Diff4MMLiTS: Advanced Multimodal Liver Tumor Segmentation via Diffusion-Based Image Synthesis and Alignment

Multimodal learning has been demonstrated to enhance performance across various clinical tasks, owing to the diverse perspectives offered by different modalities of data. However, existing multimodal segmentation methods rely on well-registered multimodal data, which is unrealistic for real-world clinical images, particularly for indistinct and diffuse regions such as liver tumors. In this paper, we introduce Diff4MMLiTS, a four-stage multimodal liver tumor segmentation pipeline: pre-registration of the target organs in multimodal CTs; dilation of the annotated modality’s mask and followed by its use in inpainting to obtain multimodal normal CTs without tumors; synthesis of strictly aligned multimodal CTs with tumors using the latent diffusion model based on multimodal CT features and randomly generated tumor masks; and finally, training the segmentation model, thus eliminating the need for strictly aligned multimodal data. Extensive experiments on public and internal datasets demonstrate the superiority of Diff4MMLiTS over other state-of-the-art multimodal segmentation methods.

💡 Research Summary

Diff4MMLiTS introduces a four‑stage pipeline that tackles two major challenges in multimodal liver tumor segmentation: (1) the lack of perfectly registered multimodal CT scans in clinical practice, and (2) the scarcity of annotated tumor data. The first stage performs a coarse organ‑level registration across the four CT phases (NC, AP, PVP, DELAY). Because tumor regions remain misaligned, the authors dilate the radiologist‑provided PVP tumor mask (using a 5×5 morphological closing followed by a 3×3 dilation) to guarantee coverage across all phases. This dilated mask is fed into a Fast Fourier Convolution (FFC) based inpainting network (the Normal CT Generator, NCG) which removes tumor voxels and produces “normal” CT volumes for each phase. FFC combines a local convolution branch with a global FFT branch, preserving fine‑scale texture while capturing long‑range context, enabling high‑quality inpainting with modest computational cost.

In the second stage, the Multimodal CT Synthesizer (MCS) creates perfectly aligned multimodal tumor CTs. A pre‑trained VQGAN auto‑encoder first compresses each normal CT into a latent representation. A latent diffusion model (LDM) then performs forward diffusion (adding Gaussian noise) and reverse denoising conditioned on a synthetic tumor mask. The mask is generated by randomly selecting a liver‑centric point, sampling ellipsoidal semi‑axes, and applying elastic deformation to mimic realistic tumor shapes. During reverse diffusion, the denoising network predicts the noise component given the current latent, the mask, and the timestep, gradually reconstructing a latent that encodes a tumor. The decoder maps this latent back to image space, yielding four phase CTs that share the exact tumor location but retain phase‑specific intensity distributions. This approach produces large numbers of fully aligned multimodal tumor examples without any manual annotation.
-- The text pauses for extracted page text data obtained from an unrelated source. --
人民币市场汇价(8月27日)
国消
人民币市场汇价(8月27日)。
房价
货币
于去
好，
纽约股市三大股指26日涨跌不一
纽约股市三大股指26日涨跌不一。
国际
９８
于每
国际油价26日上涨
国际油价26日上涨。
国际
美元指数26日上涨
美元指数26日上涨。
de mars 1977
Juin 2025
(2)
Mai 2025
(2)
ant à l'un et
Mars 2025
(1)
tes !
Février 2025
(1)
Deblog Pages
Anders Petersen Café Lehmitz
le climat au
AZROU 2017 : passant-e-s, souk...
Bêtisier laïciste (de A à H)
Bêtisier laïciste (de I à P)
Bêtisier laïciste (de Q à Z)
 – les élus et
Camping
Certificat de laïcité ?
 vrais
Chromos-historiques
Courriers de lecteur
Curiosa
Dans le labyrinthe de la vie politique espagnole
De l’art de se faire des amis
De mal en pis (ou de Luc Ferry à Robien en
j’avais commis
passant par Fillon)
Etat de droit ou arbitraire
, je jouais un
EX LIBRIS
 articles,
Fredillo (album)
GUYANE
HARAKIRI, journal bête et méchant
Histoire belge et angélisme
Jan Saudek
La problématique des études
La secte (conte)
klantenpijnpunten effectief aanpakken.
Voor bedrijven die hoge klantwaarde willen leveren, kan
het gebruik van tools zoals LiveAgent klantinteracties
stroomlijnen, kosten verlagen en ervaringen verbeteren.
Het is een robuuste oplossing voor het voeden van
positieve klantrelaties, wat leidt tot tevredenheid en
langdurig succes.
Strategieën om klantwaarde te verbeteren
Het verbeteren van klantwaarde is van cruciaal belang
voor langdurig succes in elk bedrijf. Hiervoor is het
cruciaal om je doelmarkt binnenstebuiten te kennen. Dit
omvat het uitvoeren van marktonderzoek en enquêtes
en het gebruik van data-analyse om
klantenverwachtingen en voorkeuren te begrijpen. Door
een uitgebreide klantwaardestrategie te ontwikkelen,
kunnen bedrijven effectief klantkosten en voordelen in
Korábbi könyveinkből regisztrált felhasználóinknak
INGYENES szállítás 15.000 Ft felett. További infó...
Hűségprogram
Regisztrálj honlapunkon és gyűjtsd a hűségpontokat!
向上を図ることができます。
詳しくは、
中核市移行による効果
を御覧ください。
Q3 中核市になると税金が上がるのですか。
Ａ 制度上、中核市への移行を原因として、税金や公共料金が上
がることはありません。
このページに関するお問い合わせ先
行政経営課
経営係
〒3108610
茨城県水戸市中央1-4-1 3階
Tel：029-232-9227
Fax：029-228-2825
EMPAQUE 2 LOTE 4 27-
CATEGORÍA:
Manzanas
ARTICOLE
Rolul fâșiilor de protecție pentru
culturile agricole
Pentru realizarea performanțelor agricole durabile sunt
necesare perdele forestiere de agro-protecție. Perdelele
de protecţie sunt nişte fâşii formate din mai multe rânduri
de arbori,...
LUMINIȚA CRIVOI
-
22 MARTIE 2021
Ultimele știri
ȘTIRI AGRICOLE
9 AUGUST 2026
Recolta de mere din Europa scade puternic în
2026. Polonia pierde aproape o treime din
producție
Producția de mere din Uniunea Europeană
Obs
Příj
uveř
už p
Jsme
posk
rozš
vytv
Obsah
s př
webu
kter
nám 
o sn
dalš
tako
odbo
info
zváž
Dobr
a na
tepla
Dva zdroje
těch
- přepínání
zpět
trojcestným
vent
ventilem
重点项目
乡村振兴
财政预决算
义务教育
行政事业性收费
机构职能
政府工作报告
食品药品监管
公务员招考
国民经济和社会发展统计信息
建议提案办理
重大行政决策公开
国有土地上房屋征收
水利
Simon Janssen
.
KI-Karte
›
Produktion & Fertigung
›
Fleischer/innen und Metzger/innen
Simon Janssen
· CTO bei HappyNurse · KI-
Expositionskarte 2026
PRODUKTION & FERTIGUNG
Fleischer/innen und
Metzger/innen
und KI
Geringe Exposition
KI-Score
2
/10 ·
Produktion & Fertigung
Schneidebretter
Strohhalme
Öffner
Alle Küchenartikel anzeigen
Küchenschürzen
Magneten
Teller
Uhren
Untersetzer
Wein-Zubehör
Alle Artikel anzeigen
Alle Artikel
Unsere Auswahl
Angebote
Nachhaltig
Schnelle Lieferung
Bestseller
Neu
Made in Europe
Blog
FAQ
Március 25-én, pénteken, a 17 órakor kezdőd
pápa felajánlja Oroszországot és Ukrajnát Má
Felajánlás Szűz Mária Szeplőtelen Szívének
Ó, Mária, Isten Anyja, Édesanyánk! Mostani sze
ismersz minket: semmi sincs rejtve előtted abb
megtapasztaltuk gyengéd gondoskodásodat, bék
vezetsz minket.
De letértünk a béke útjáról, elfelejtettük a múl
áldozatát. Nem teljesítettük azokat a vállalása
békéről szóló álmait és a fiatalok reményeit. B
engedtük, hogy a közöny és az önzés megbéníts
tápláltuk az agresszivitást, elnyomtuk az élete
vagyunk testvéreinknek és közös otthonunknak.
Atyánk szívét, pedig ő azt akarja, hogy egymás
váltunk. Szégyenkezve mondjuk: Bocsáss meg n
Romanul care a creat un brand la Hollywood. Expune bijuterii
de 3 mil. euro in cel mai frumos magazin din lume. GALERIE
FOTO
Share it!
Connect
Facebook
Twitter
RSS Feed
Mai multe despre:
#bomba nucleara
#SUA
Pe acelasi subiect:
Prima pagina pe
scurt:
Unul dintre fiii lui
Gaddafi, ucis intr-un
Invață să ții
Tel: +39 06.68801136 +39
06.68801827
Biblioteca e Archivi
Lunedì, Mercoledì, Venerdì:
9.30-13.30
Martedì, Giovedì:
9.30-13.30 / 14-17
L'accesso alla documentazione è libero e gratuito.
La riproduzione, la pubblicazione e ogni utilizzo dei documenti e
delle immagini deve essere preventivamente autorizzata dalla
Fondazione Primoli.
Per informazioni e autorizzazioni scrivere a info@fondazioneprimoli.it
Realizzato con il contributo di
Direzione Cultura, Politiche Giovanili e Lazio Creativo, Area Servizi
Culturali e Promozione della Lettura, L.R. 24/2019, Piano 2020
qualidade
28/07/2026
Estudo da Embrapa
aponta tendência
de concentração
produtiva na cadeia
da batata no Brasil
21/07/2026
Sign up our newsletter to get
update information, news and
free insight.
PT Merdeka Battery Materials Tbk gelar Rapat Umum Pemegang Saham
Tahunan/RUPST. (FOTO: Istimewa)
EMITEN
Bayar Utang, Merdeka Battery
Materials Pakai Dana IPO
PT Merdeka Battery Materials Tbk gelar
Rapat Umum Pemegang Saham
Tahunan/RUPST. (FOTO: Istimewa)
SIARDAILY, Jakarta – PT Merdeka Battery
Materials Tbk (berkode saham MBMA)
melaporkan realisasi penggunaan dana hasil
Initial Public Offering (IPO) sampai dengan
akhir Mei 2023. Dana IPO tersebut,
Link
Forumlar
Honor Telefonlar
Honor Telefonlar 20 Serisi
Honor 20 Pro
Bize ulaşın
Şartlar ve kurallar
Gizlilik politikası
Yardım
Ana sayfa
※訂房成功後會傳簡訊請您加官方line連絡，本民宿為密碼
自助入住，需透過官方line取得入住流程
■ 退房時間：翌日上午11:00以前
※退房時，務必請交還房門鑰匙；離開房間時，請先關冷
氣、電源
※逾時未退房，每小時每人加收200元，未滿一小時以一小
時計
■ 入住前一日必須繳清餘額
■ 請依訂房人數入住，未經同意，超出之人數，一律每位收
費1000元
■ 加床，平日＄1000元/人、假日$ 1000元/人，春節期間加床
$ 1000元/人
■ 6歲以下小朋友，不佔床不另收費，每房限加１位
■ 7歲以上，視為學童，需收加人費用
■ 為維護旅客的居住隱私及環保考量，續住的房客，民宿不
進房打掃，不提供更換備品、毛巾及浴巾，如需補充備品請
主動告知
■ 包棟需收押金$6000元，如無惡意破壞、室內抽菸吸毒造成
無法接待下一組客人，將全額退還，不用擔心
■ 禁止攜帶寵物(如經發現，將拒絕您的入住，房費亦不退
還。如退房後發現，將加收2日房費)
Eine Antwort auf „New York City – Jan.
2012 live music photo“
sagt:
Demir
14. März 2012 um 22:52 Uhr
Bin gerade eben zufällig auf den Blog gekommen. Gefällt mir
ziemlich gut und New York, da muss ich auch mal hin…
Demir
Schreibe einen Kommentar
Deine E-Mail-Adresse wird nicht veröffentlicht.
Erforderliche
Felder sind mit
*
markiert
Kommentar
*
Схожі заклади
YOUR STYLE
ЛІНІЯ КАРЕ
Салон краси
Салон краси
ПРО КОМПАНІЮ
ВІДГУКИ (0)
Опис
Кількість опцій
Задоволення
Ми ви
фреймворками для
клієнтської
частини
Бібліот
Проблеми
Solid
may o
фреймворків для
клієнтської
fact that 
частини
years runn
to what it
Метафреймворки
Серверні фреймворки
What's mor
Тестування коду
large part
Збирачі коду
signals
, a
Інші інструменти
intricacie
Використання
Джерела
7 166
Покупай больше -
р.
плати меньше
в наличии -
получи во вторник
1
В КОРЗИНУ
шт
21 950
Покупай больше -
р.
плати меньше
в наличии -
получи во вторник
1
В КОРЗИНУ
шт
The third stage, Multimodal Segmentation (MS), trains a 3D U‑Net (or any backbone) on a hybrid dataset composed of real, roughly aligned CTs and the synthetic, perfectly aligned CTs. The loss combines Dice and cross‑entropy terms (γ = 0.5). During training, the model sees both data sources equally, learning to be robust to registration noise while exploiting the clean synthetic signal. At inference, missing modalities are duplicated to satisfy the network’s input channel requirement, allowing the model to operate even when some phases are unavailable.

Experiments were conducted on an in‑house mmLiTS dataset (45 patients, four‑phase CT, manual PVP annotations) and the public LiTS dataset (single‑phase CT). On mmLiTS, Diff4MMLiTS achieved a Dice score of 79.02 % versus 76.34 % for the strong nnUNet baseline, with improvements also seen in Jaccard, sensitivity, and precision. More strikingly, when trained on mmLiTS and tested on LiTS (out‑of‑distribution), the baseline nnUNet reached only 41.63 % Dice, whereas Diff4MMLiTS obtained 57.75 % Dice—a 16.12 % absolute gain, demonstrating superior generalization. Ablation studies showed that integrating Diff4MMLiTS with various backbones (U‑Net, Attention‑UNet, Swin‑UNETR) consistently raised Dice by 1.5–6.5 %. The authors also compared using only a fraction of real diseased CTs plus the corresponding normal CTs, confirming that the synthetic tumor generation is the primary driver of performance gains.

Key contributions are: (1) a novel use of mask dilation and FFC‑based inpainting to generate modality‑specific normal CTs from misaligned data; (2) a latent diffusion framework that efficiently synthesizes perfectly aligned multimodal tumor CTs, mitigating both registration errors and data scarcity; (3) a hybrid training strategy that leverages synthetic data to improve segmentation robustness across backbones and datasets. The work suggests that diffusion‑driven multimodal synthesis can be a general solution for other organ systems where multimodal acquisition is routine but perfect registration is impractical.